(Records provided Opens)

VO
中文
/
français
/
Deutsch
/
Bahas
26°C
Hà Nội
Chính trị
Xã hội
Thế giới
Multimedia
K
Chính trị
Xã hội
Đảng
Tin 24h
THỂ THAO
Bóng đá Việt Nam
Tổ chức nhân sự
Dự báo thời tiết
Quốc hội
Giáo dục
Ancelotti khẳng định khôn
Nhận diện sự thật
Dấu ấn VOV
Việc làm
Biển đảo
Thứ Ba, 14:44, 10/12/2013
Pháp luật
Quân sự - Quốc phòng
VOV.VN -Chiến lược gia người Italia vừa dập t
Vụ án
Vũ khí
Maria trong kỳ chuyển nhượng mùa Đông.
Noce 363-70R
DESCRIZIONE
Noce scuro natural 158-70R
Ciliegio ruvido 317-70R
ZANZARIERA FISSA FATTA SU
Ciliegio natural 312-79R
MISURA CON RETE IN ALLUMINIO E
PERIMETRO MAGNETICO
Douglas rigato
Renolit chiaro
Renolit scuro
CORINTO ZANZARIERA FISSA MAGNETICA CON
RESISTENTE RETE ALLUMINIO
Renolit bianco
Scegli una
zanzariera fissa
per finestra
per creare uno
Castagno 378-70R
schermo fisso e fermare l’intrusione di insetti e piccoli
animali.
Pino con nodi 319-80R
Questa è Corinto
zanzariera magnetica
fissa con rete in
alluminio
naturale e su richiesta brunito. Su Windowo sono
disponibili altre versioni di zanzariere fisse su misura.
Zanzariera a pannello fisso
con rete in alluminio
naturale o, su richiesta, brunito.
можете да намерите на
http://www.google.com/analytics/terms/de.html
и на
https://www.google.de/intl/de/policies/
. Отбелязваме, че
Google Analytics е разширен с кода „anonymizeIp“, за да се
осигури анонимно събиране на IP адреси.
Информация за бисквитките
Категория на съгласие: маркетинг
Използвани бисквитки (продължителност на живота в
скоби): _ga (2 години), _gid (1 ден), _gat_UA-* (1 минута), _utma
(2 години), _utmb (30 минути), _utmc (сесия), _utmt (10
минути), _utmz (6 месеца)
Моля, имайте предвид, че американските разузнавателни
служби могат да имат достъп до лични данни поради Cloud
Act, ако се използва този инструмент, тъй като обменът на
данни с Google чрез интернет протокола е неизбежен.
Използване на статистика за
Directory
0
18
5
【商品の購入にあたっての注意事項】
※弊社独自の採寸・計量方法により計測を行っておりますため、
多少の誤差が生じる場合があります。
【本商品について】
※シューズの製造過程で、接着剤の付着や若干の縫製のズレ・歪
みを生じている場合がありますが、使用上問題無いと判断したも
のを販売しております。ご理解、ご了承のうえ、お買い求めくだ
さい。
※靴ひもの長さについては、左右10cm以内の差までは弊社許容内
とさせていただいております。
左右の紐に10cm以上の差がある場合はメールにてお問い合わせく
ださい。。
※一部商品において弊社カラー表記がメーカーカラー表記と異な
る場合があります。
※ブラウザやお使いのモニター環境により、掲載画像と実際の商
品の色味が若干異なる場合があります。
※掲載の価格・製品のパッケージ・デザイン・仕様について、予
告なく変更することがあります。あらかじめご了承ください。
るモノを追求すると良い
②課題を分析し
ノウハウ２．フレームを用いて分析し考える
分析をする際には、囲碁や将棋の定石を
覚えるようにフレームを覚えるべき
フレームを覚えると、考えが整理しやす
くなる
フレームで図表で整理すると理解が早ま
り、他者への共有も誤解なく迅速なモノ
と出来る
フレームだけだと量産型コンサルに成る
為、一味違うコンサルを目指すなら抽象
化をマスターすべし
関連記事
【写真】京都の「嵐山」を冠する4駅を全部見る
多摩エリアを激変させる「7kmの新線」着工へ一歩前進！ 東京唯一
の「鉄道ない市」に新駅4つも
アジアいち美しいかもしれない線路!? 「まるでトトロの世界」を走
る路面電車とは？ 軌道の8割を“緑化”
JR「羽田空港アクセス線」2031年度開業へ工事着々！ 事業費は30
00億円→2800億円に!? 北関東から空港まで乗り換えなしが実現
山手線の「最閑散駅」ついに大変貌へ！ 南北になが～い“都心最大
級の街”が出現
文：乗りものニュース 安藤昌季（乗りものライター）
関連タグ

(Records provided Closes)

Your objective = Note every line of the entries in which "години" appears, and copy it down.

Solution =
скоби): _ga (2 години), _gid (1 ден), _gat_UA-* (1 минута), _utma
(2 години), _utmb (30 минути), _utmc (сесия), _utmt (10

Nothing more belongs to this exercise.